2. **Business Metrics**:
   - Instruction-following → user satisfaction
   - General preservation → reliability
   - Inference speed → cost
   - These need to align with product requirements

3. **Science**:
   - When does tuning help? (structured data, ample examples)
   - When does it hurt? (small dataset, domain drift, overfitting)
   - How much tuning is enough? (learning curves)

## Bridge to Next Projects

This is the **end of the learning path**, but here's how to continue:

- **Production Deployment**:
  - Serve tuned model via API (LM Studio, vLLM, SGLang)
  - Monitor outputs for drift
  - Collect user feedback and retune periodically

- **Research Directions**:
  - Scaling laws: tune increasingly large models
  - Data efficiency: how little data needed for good tuning?
  - Alignment: how to tune for safety + performance?
  - Multi-task: can single model tune to multiple domains?

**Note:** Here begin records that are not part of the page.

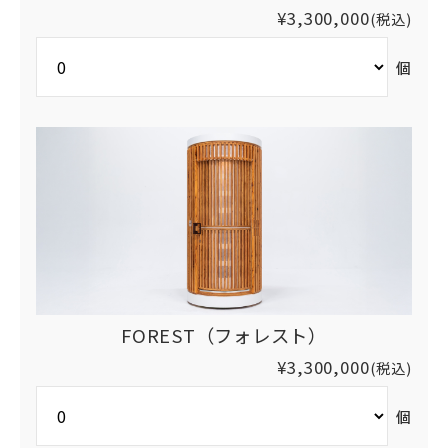
¥3,300,000
(税込)
個
FOREST（フォレスト）
¥3,300,000
(税込)
個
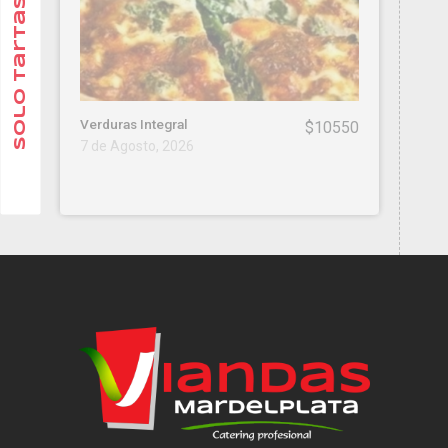
Solo Tartas
Verduras Integral
$10550
7 de Agosto, 2026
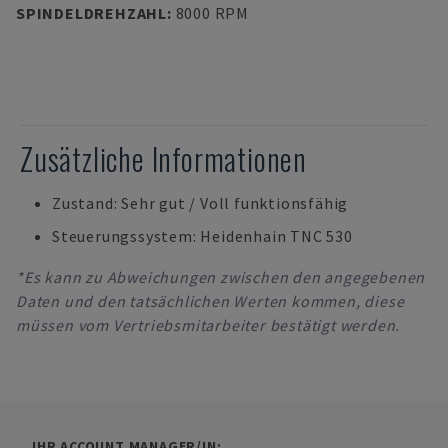
SPINDELDREHZAHL
:
8000 RPM
Zusätzliche Informationen
Zustand: Sehr gut / Voll funktionsfähig
Steuerungssystem: Heidenhain TNC 530
*Es kann zu Abweichungen zwischen den angegebenen
Daten und den tatsächlichen Werten kommen, diese
müssen vom Vertriebsmitarbeiter bestätigt werden.
IHR ACCOUNT MANAGER/IN:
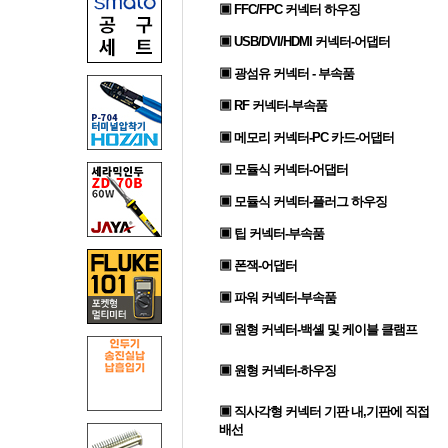
▣ FFC/FPC 커넥터 하우징
▣ USB/DVI/HDMI 커넥터-어댑터
▣ 광섬유 커넥터 - 부속품
▣ RF 커넥터-부속품
▣ 메모리 커넥터-PC 카드-어댑터
▣ 모듈식 커넥터-어댑터
▣ 모듈식 커넥터-플러그 하우징
▣ 팁 커넥터-부속품
▣ 폰잭-어댑터
▣ 파워 커넥터-부속품
▣ 원형 커넥터-백셸 및 케이블 클램프
▣ 원형 커넥터-하우징
▣ 직사각형 커넥터 기판 내,기판에 직접
배선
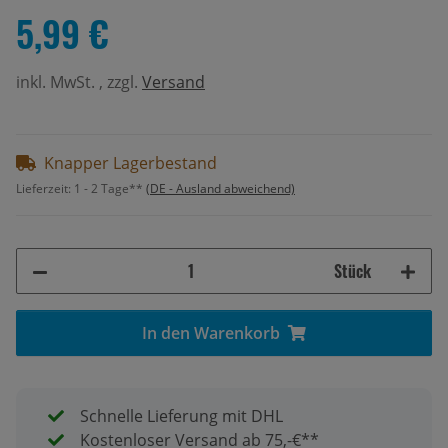
5,99 €
inkl. MwSt. , zzgl.
Versand
Knapper Lagerbestand
Lieferzeit:
1 - 2 Tage**
(DE - Ausland abweichend)
Stück
In den Warenkorb
Schnelle Lieferung mit DHL
Kostenloser Versand ab 75,-€**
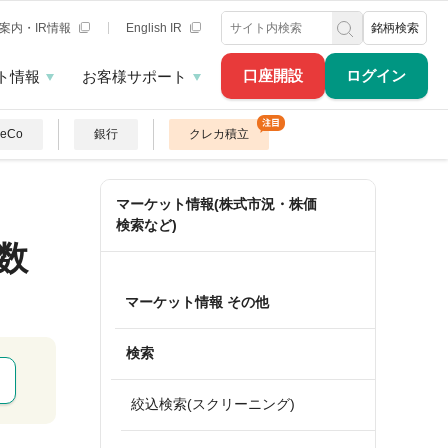
案内・IR情報
English IR
銘柄検索
口座開設
ログイン
ト情報
お客様サポート
DeCo
銀行
クレカ積立
マーケット情報(株式市況・株価
検索など)
数
マーケット情報 その他
検索
絞込検索(スクリーニング)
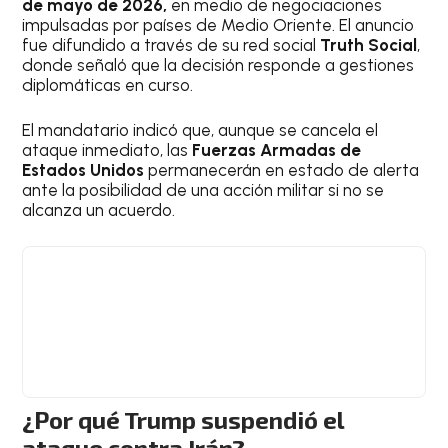
de mayo de 2026,
en medio de negociaciones
impulsadas por países de Medio Oriente. El anuncio
fue difundido a través de su red social
Truth Social
,
donde señaló que la decisión responde a gestiones
diplomáticas en curso.
El mandatario indicó que, aunque se cancela el
ataque inmediato, las
Fuerzas Armadas de
Estados Unidos
permanecerán en estado de alerta
ante la posibilidad de una acción militar si no se
alcanza un acuerdo.
¿Por qué Trump suspendió el
ataque contra Irán?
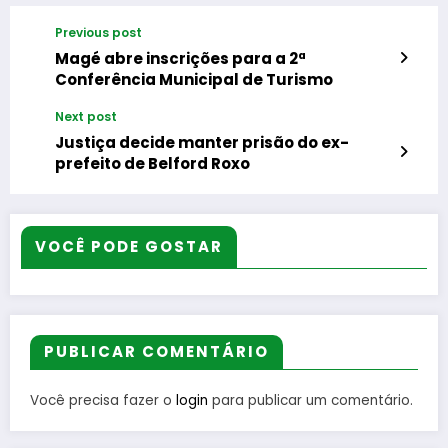
Previous post
Magé abre inscrições para a 2ª
Conferência Municipal de Turismo
Next post
Justiça decide manter prisão do ex-
prefeito de Belford Roxo
VOCÊ PODE GOSTAR
PUBLICAR COMENTÁRIO
Você precisa fazer o
login
para publicar um comentário.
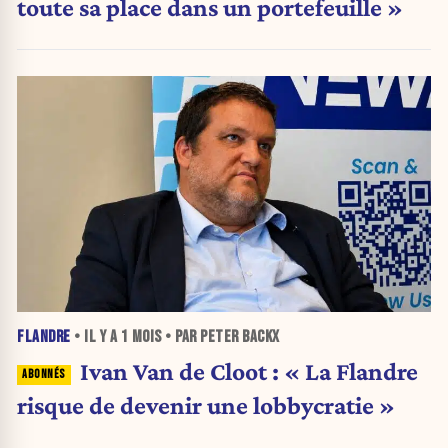
toute sa place dans un portefeuille »
FLANDRE
• IL Y A
1 MOIS
• PAR PETER BACKX
Ivan Van de Cloot : « La Flandre
risque de devenir une lobbycratie »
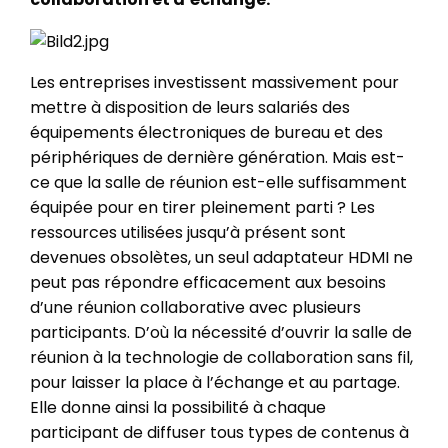
Les entreprises investissent massivement pour
mettre à disposition de leurs salariés des
équipements électroniques de bureau et des
périphériques de dernière génération. Mais est-
ce que la salle de réunion est-elle suffisamment
équipée pour en tirer pleinement parti ? Les
ressources utilisées jusqu’à présent sont
devenues obsolètes, un seul adaptateur HDMI ne
peut pas répondre efficacement aux besoins
d’une réunion collaborative avec plusieurs
participants. D’où la nécessité d’ouvrir la salle de
réunion à la technologie de collaboration sans fil,
pour laisser la place à l’échange et au partage.
Elle donne ainsi la possibilité à chaque
participant de diffuser tous types de contenus à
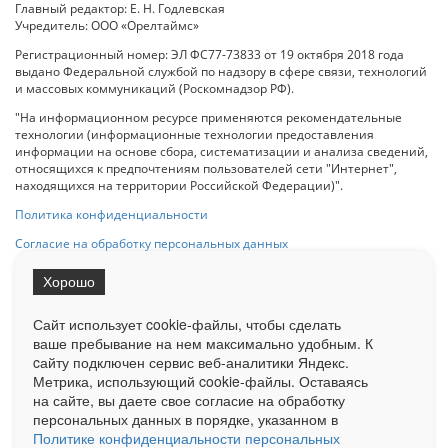
Главный редактор: Е. Н. Годлевская
Учредитель: ООО «Орелтаймс»
Регистрационный номер: ЭЛ ФС77-73833 от 19 октября 2018 года
выдано Федеральной службой по надзору в сфере связи, технологий
и массовых коммуникаций (Роскомнадзор РФ).
"На информационном ресурсе применяются рекомендательные
технологии (информационные технологии предоставления
информации на основе сбора, систематизации и анализа сведений,
относящихся к предпочтениям пользователей сети "Интернет",
находящихся на территории Российской Федерации)".
Политика конфиденциальности
Согласие на обработку персональных данных
Хорошо
При использовании любого материала с данного сайта гипер-ссылка
на Сетевое издание «ОрелТаймс» обязательна.
Сайт использует cookie-файлы, чтобы сделать
ваше пребывание на нем максимально удобным. К
cайту подключен сервис веб-аналитики Яндекс.
Ограниченная статистика посещаемости доступна на сайте
Метрика, использующий cookie-файлы. Оставаясь
Liveinternet.ru
. Подробная статистика для рекламодателей по запросу
на сайте, вы даете свое согласие на обработку
у менеджера.
персональных данных в порядке, указанном в
Реклама
Документы
О нас
Контакты
Политике конфиденциальности персональных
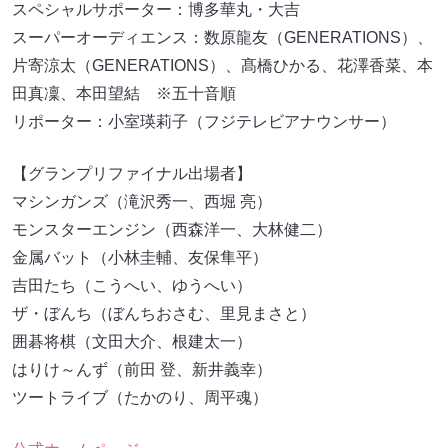
スペシャルサポーター：博多華丸・大吉
スーパーオーディエンス：数原龍友（GENERATIONS）、
片寄涼太（GENERATIONS）、髙橋ひかる、花澤香菜、本
田真凜、本田望結 ※五十音順
リポーター：小室瑛莉子（フジテレビアナウンサー）
【グランプリファイナル出場者】
マシンガンズ（滝沢秀一、西堀 亮）
モンスターエンジン（西森洋一、大林健二）
金属バット（小林圭輔、友保隼平）
吉田たち（こうへい、ゆうへい）
ザ・ぼんち（ぼんちおさむ、里見まさと）
囲碁将棋（文田大介、根建太一）
はりけ～んず（前田 登、新井義幸）
ツートライブ（たかのり、周平魂）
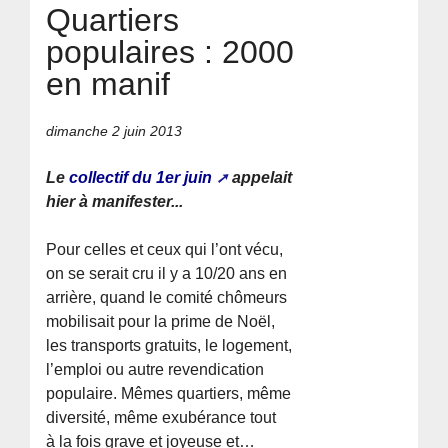
Quartiers
populaires : 2000
en manif
dimanche 2 juin 2013
Le
collectif du 1er juin
appelait
hier à manifester...
Pour celles et ceux qui l’ont vécu,
on se serait cru il y a 10/20 ans en
arrière, quand le comité chômeurs
mobilisait pour la prime de Noël,
les transports gratuits, le logement,
l’emploi ou autre revendication
populaire. Mêmes quartiers, même
diversité, même exubérance tout
à la fois grave et joyeuse et…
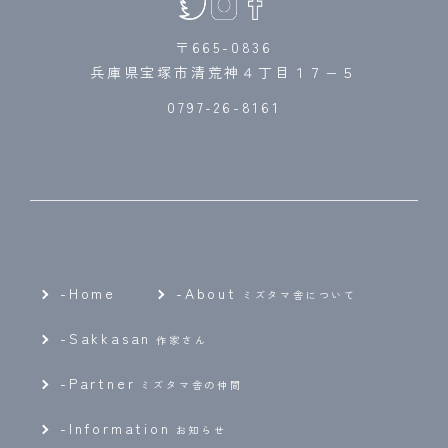
〒665-0836
兵庫県宝塚市清荒神４丁目１７−５
0797-26-8161
-Home
-
About
ミズタマ舎について
-
Sakkasan
作家さん
-
Partner
ミズタマ舎の仲間
-
Information
お知らせ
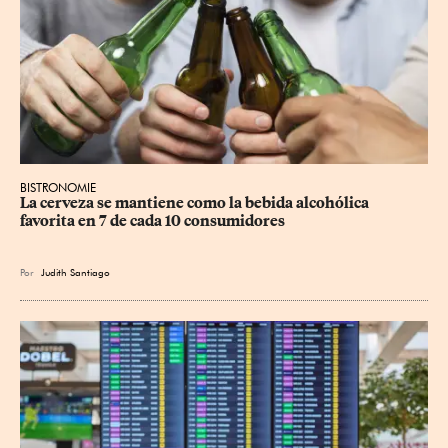
BISTRONOMIE
La cerveza se mantiene como la bebida alcohólica 
favorita en 7 de cada 10 consumidores
Por
Judith Santiago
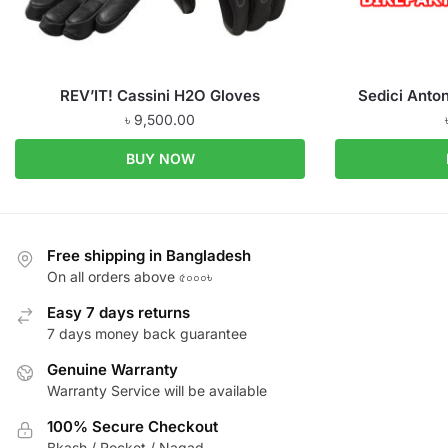
REV’IT! Cassini H2O Gloves
Sedici Anto
৳
9,500.00
BUY NOW
Free shipping in Bangladesh
On all orders above ৫০০০৳
Easy 7 days returns
7 days money back guarantee
Genuine Warranty
Warranty Service will be available
100% Secure Checkout
Bkash / Rocket / Nagad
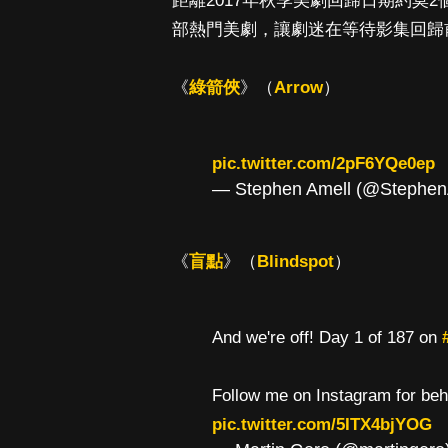
距離2017年秋季美劇回歸日期約莫
部熱門美劇，讓劇迷在等待影集回歸
《
綠箭俠
》（
Arrow
）
pic.twitter.com/2pF6YQe0ep
— Stephen Amell (@Stephen
《
盲點
》（
Blindspot
）
And we're off! Day 1 of 187 on
Follow me on Instagram for beh
pic.twitter.com/5ITX4bjYOG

- **Advanced Techniques**:
  - DPO (Direct Preference Optimization): tune from human preferences
  - RLHF (Reinforcement Learning from Human Feedback): scale preferences to tasks
  - Mixture of Experts: specialize different components to different domains

## Your Takeaway

> **Fine-tuning is where research meets practice.** Pretraining learns general language; fine-tuning adapts to specific tasks. Good evaluation ensures fine-tuning improves targets without breaking generalization. This is how production LLM systems are built.

---

# Performance Notes

- **Instruction-Following**: Typically 20-50% improvement on target domain with 1000+ instruction examples
- **General Capability**: Small regressions (1-2% loss) are acceptable; >10% loss indicates overfitting
- **Data Requirements**: 100-1000 examples for noticeable improvement; 10000+ for substantial change
- **Tuning Convergence**: 1-5 epochs typical; more epochs = risk of overfitting
- **Inference Speed**: Merged tuned model has same speed as base (LoRA just changes weights)
- **Cost/Benefit**: Fine-tuning cost (hours on 1 GPU) << Pretraining cost (weeks on clusters); clear ROI

---

# Curriculum Summary: From Classical ML to LLMs

**Phase 1: Classical ML Foundations** (Projects 1-11.75)
- Linear regression → logistic regression → neural networks → RNNs
- Learn optimization, backpropagation, and sequence modeling
- Understand the vanishing gradient problem

**Phase 2: Transformers & Pretraining** (Projects 12-15)
- Attention mechanisms → embeddings → full transformer
- Pretraining on character-level text
- Analyze what models learn via pretraining

**Phase 3: LLM Fine-Tuning** (Projects 16-17)
- Fine-tune production models (Mistral 7B)
- Compare base vs. tuned systematically
- Understand trade-offs and deployment considerations

**Key Insights**:
1. Modern LLMs are scaled transformers + massive pretraining + careful fine-tuning
2. Attention replaced recurrence; parallelization unlocked scaling
3. Pretraining is expensive but essential; fine-tuning is cheap and practical
4. Evaluation is critical: good metrics catch regressions before production

**Next Steps**:
- Deploy a fine-tuned model as an API
- Evaluate on real-world benchmarks (MMLU, HumanEval, etc.)
- Experiment with advanced techniques (DPO, RLHF, MoE)
- Build applications on top of fine-tuned models

## Summary & Next Steps
- This notebook compares base vs tuned outputs on a small prompt set and records heuristic metrics (length and prompt keyword coverage).
- In quick_mode, tuned==base to validate the pipeline without heavy downloads. Disable quick_mode to use the full model and load adapters.
- If adapters are missing, generate them by running Project 16 with `DRY_RUN=False` and saving LoRA adapters.

Next improvements:
- Add a richer evaluation set and human preference judgments.
- Include task-specific checks (e.g., code execution tests for coding prompts).
- Plot distributions and deltas; compute statistical significance over larger samples.
- Optionally compute log-prob scores with the model for stronger comparisons.